Pedro José Sáez Alfaro ejerció como profesor en colegio Santo Tomás de Aquino y Cristo Rey de Zaragoza entre 1968 y 1972, fue director del colegio público de Bolueta entre 1975 y 1978. En La Rioja fue uno de los profesores de Lengua y Literatura «más queridos» por los alumnos del instituto D’Elhuyar de Logroño.
Este martes, varias dotaciones de la Policía Nacional llegaban hasta el número 9 de la calle Pepe Blanco confirmando tiempo después la la muerte del exprofesor y poeta reconocido en La Rioja.
«Fue el mejor profesor de Lengua que he tenido nunca, y no solo lo digo yo. Todos mis compañeros estamos consternados por su muerte», explica Maite, jefa a día de hoy de la secretaría del centro y alumna del fallecido.
Todos coinciden en que tenía mucha paciencia al explicar, «se notaba que era totalmente vocacional, le encantaba enseñar y eso se notaba». Pese a su «corpulencia y vozarrón», calaba hondo entre sus alumnos: «Varios de mis compañeros estudiaron Filología porque Pedro les había trasmitido toda la verdad de la asignatura. Era realmente bueno».

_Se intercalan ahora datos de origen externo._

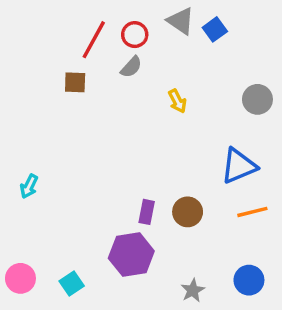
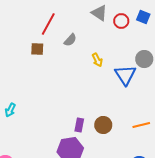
blue square: (215, 29) -> (143, 17), moved, turned -32
red circle: (135, 35) -> (121, 21), moved
blue triangle: (239, 166) -> (125, 75), moved, turned -40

Su andadura en el instituto logroñés terminó el día que se jubiló, el 31 de agosto de 2005. «Cuando yo llegué era el secretario y profesor de Lengua y Literatura», señala Abilio Jorge Torres, actual director del centro y profesor de Geografía e Historia. «Éramos vecinos de la zona y me lo encontraba mucho en el supermercado. Siempre me preguntaba por cómo iban las cosas en el instituto, seguía muy involucrado».
Además de buen profesor, sus compañeros señalan que era un muy buen secretario, ya que «lo tenía todo muy bien trabajado y controlado». Destacan de él que era un hombre polifacético, «tan pronto te sorprendía con profundos trabajos de investigación acerca de su pueblo, Cornago, como con grandes poemas que él mismo escribía. También daba masajes, estaba muy metido en las terapias orientales e, incluso, participaba como árbitro en partidos de pelota».
Para los miembros del centro que lo conocían ha sido una auténtica sorpresa la noticia de su fallecimiento y no se explican cómo un hombre «tan tranquilo, activo y dicharachero ha podido sufrir una muerte como esta».